A Dio, fonte di tutto l’amore della Terra, nulla è impossibile! È Lui che compie, attraverso le stesse sofferenze, le stesse morti tragiche, opere meravigliose d’amore. Per questo il fondamento del sacrificio di Piergiorgio, con tutta la passione e la dedizione che aveva nel cuore, e che lo disponeva a dare la vita per gli altri (ce l’aveva rivelato alla grande durante quei pochissimi giorni che a Capodarco avevamo potuto conoscerlo). La sua vicenda è di sostanziale importanza per qualsiasi riflessione che, con rinnovata maturità, possiamo mettere a fuoco, soprattutto per il futuro delle nostre comunità, tutte quelle nate da Capodarco. Penso anche ad un altro sacerdote che ha dato la vita per la Comunità, don Graziano Polini, a Fabriano, al culmine di una malattia molto dolorosa.
Fare del proprio sacerdozio, unito a quello di Cristo, un’offerta totale, sino al dono supremo della propria vita, è sempre qualcosa di assoluto, da cui Dio sa trarre il bene più grande per noi che dobbiamo continuare l’opera intrapresa.
In questo momento di smarrimento della società, ma anche della Chiesa, non possiamo nasconderci il vuoto di profezia del Vangelo che tanti tra coloro che si dicono cristiani rivelano nel loro comportamento; un comportamento che oggettivamente, è di rifiuto dei poveri. I poveri del Sud del mondo e gli immigrati bussano invano alle nostre porte, e in questa luce il ricordo di don Piergiorgio ci deve ammonire: ci sarà un futuro per tutte le Comunità se ancora una volta, insieme, a fondo faremo fronte all’emarginazione di oggi, l’emarginazione dei poveri della Terra, quelli del Sud, ma anche dei poveri e dei deboli del nostro territorio … : rendiamocene conto!, stiamo tornando indietro.
Dobbiamo tornare a costruire, impegnando la forza ideale dei giovani, naturali portatori naturali della Speranza, e quella ideale della famiglia “aperta” all’Amore, condividente l’Altro.
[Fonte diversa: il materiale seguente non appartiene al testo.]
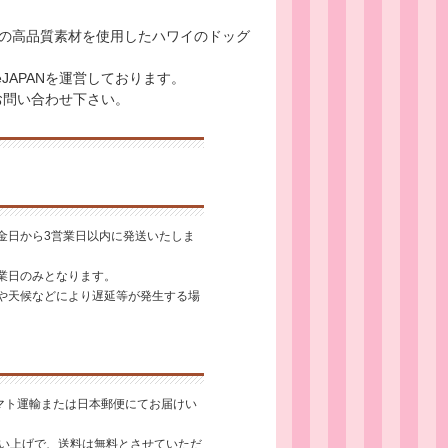
の高品質素材を使用したハワイのドッグ
lueJAPANを運営しております。
お問い合わせ下さい。
金日から3営業日以内に発送いたしま
業日のみとなります。
や天候などにより遅延等が発生する場
ヤマト運輸または日本郵便にてお届けい
お買い上げで、送料は無料とさせていただ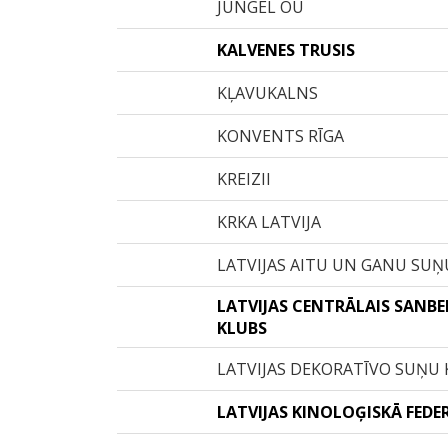
JUNGEL OÜ
KALVENES TRUSIS
KĻAVUKALNS
KONVENTS RĪGA
KREIZII
KRKA LATVIJA
LATVIJAS AITU UN GANU SU
LATVIJAS CENTRĀLAIS SANB
KLUBS
LATVIJAS DEKORATĪVO SUŅU
LATVIJAS KINOLOĢISKĀ FEDE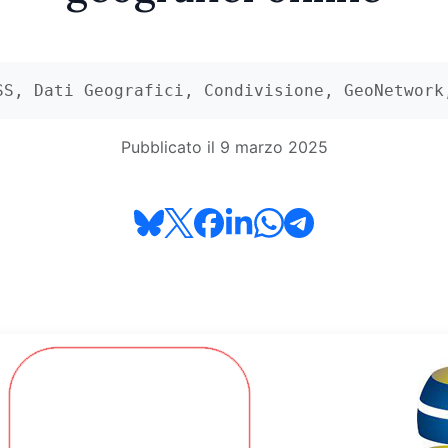
SS, Dati Geografici, Condivisione, GeoNetwork
Pubblicato il 9 marzo 2025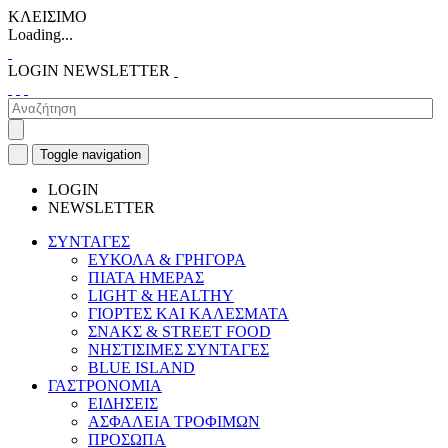
ΚΛΕΙΣΙΜΟ
Loading...
LOGIN
NEWSLETTER
Toggle navigation
LOGIN
NEWSLETTER
ΣΥΝΤΑΓΕΣ
ΕΥΚΟΛΑ & ΓΡΗΓΟΡΑ
ΠΙΑΤΑ ΗΜΕΡΑΣ
LIGHT & HEALTHY
ΓΙΟΡΤΕΣ ΚΑΙ ΚΑΛΕΣΜΑΤΑ
ΣΝΑΚΣ & STREET FOOD
ΝΗΣΤΙΣΙΜΕΣ ΣΥΝΤΑΓΕΣ
BLUE ISLAND
ΓΑΣΤΡΟΝΟΜΙΑ
ΕΙΔΗΣΕΙΣ
ΑΣΦΑΛΕΙΑ ΤΡΟΦΙΜΩΝ
ΠΡΟΣΩΠΑ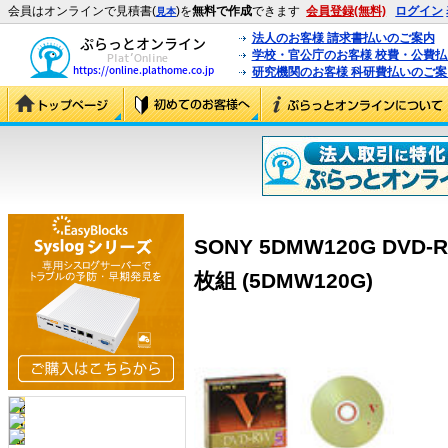
会員はオンラインで見積書(
)を
無料で作成
できます
会員登録(無料)
ログイン
見本
法人のお客様 請求書払いのご案内
学校・官公庁のお客様 校費・公費
研究機関のお客様 科研費払いのご案
SONY 5DMW120G DVD
枚組 (5DMW120G)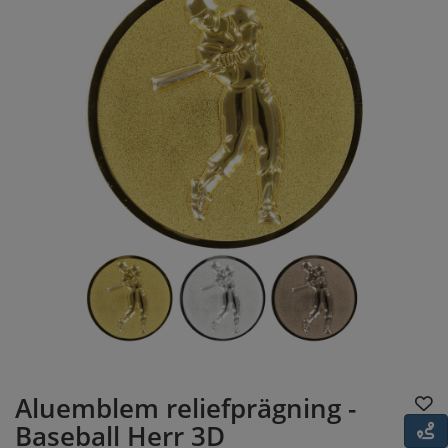
Aluemblem reliefprägning -
Baseball Herr 3D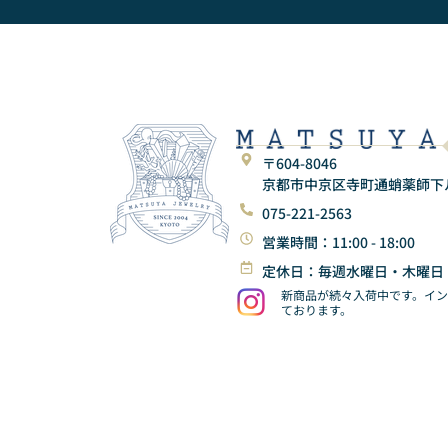
〒604-8046
京都市中京区寺町通蛸薬師下ル東
075-221-2563
営業時間：11:00 - 18:00
定休日：毎週水曜日・木曜日
新商品が続々入荷中です。イ
ております。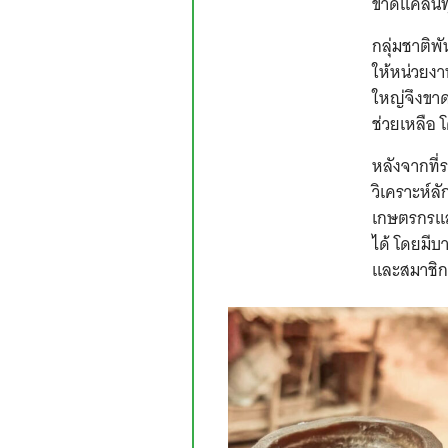
ขาดแคลนทุ
กลุ่มชาติพั
ให้หน่วยงา
ใหญ่จึงขาด
ช่วยเหลือ 
หลังจากที่
วิเคราะห์
เกษตรกรแล
ได้ โดยมีบา
และสมาชิกส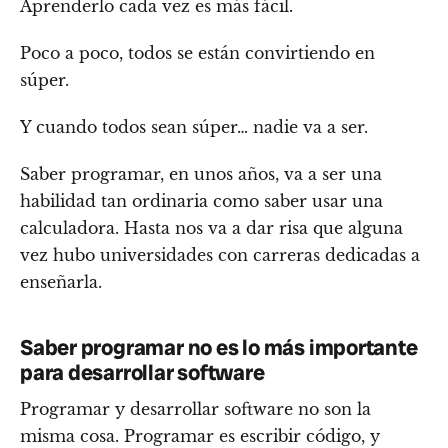
Aprenderlo cada vez es más fácil.
Poco a poco, todos se están convirtiendo en
súper.
Y cuando todos sean súper… nadie va a ser.
Saber programar, en unos años, va a ser una
habilidad tan ordinaria como saber usar una
calculadora. Hasta nos va a dar risa que alguna
vez hubo universidades con carreras dedicadas a
enseñarla.
Saber programar no es lo más importante
para desarrollar software
Programar y desarrollar software no son la
misma cosa. Programar es escribir código, y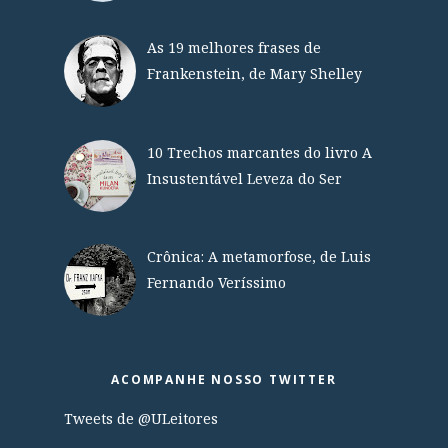
As 19 melhores frases de
Frankenstein, de Mary Shelley
10 Trechos marcantes do livro A
Insustentável Leveza do Ser
Crônica: A metamorfose, de Luis
Fernando Veríssimo
ACOMPANHE NOSSO TWITTER
Tweets de @ULeitores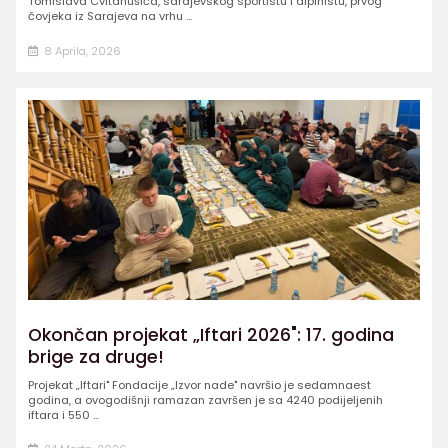
Tomislava Cvitanušića, sarajevskog sportistu i alpinistu, prvog
čovjeka iz Sarajeva na vrhu ...
8 Aprila, 2026
Okončan projekat „Iftari 2026": 17. godina
brige za druge!
Projekat „Iftari" Fondacije „Izvor nade" navršio je sedamnaest
godina, a ovogodišnji ramazan završen je sa 4240 podijeljenih
iftara i 550 ...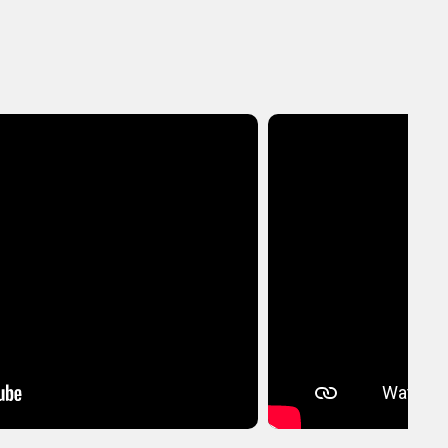
503 ₽
Купить
-149.84 руб.
126 ₽
Купить
-526.84 руб.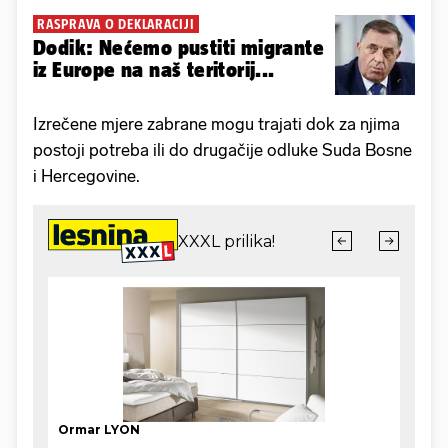
RASPRAVA O DEKLARACIJI
Dodik: Nećemo pustiti migrante
iz Europe na naš teritorij...
Izrečene mjere zabrane mogu trajati dok za njima
postoji potreba ili do drugačije odluke Suda Bosne
i Hercegovine.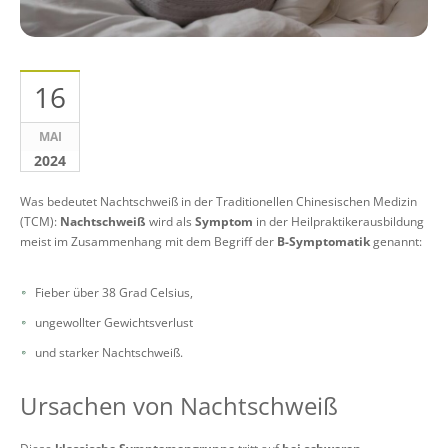
16
MAI
2024
Was bedeutet Nachtschweiß in der Traditionellen Chinesischen Medizin
(TCM):
Nachtschweiß
wird als
Symptom
in der Heilpraktikerausbildung
meist im Zusammenhang mit dem Begriff der
B-Symptomatik
genannt:
Fieber über 38 Grad Celsius,
ungewollter Gewichtsverlust
und starker Nachtschweiß.
Ursachen von Nachtschweiß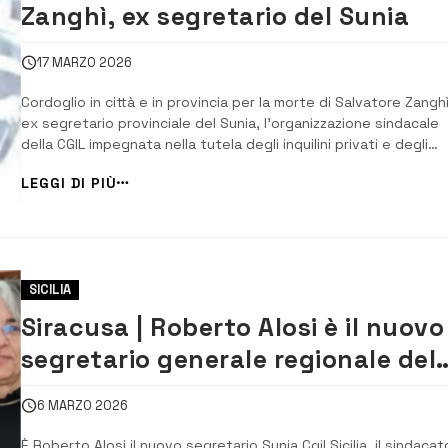
Zanghì, ex segretario del Sunia
17 MARZO 2026
Cordoglio in città e in provincia per la morte di Salvatore Zanghì
ex segretario provinciale del Sunia, l’organizzazione sindacale
della CGIL impegnata nella tutela degli inquilini privati e degli
assegnatari di edilizia pubblica. Ci lascia a 70 anni, dopo una
LEGGI DI PIÙ
malattia, una persona apprezzata da tutti per il suo impegno a
favore dei più fragi...
SICILIA
Siracusa | Roberto Alosi è il nuovo
segretario generale regionale del
Sunia Cgil
6 MARZO 2026
È Roberto Alosi il nuovo segretario Sunia Cgil Sicilia, il sindacat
Piergiorgio con il suo dono assoluto è sempre vivo in mezzo a noi.
Nell’Amore tutto è possibile. Anche cambiare questa società.

Don Franco

Quando, nel 1971, nacque La Buona Novella, Comunità di Capodarco a Fabriano, al cui interno da subito prendemmo ad elaborare il progetto di una Comunità di Capodarco a Gubbio, questo avvenne sulla scia di uno di quei fatti misteriosi, ma anche dolorosi ed esaltanti, di fronte ai quali non resta che piegare la testa e tacere.

Mentre noi “partivamo”, da poco era partita un’altra comunità, a Udine.